Petersson CC, Hansson K
Clin Soc Work J - (-) 1-12 [2022-01-27; online 2022-01-27]
This study explores how social work professionals at women's shelters in Sweden experience, understand, and are responding to domestic violence under the impact of the COVID-19 pandemic. A qualitative longitudinal research design was employed, and multiple semi-structured interviews were conducted with 14 professionals at women's shelters over a period of one year. The results are presented in three overall themes; (a) professional challenges due to increased needs, (b) professionals' adjustments to new circumstances, and (c) professionals' attributions regarding client barriers to help seeking. The results show diverse and changing experiences among the professionals as the pandemic progressed. Clients and professionals have shared the same collective trauma associated with the pandemic, which has affected the professionals' understanding of and response to domestic violence.
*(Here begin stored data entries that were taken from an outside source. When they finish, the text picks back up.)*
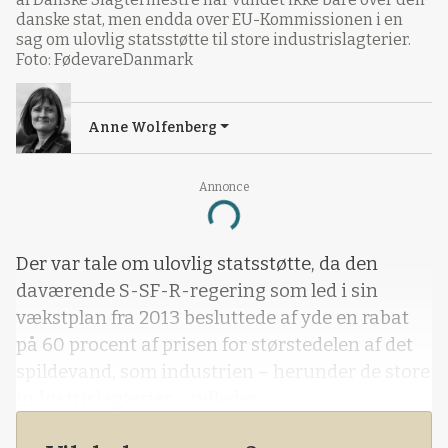
danske stat, men endda over EU-Kommissionen i en
sag om ulovlig statsstøtte til store industrislagterier.
Foto: FødevareDanmark
Anne Wolfenberg
Annonce
Loading...
Der var tale om ulovlig statsstøtte, da den
daværende S-SF-R-regering som led i sin
vækstplan fra 2013 besluttede af yde en rabat
på 60 procent af prisen for størstedelen af det
spildevand, som industrien – herunder de store
industrislagterier – udleder.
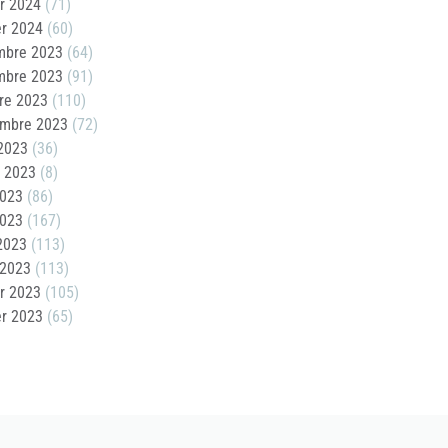
er 2024
(71)
er 2024
(60)
mbre 2023
(64)
mbre 2023
(91)
re 2023
(110)
embre 2023
(72)
2023
(36)
t 2023
(8)
2023
(86)
2023
(167)
 2023
(113)
 2023
(113)
er 2023
(105)
er 2023
(65)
The professionals understand both clients and themselves as being more vulnerable and susceptible to risk under these new circumstances. Social work adjustments focused on maintaining contact, reducing risk and prioritizing safety, which had both positive and negative consequences for both clients and professionals. The study concludes that the professionals coped with the uncertainty they experienced during the pandemic by relying on both their previous knowledge and work experience of domestic violence and their experience of sharing trauma with clients.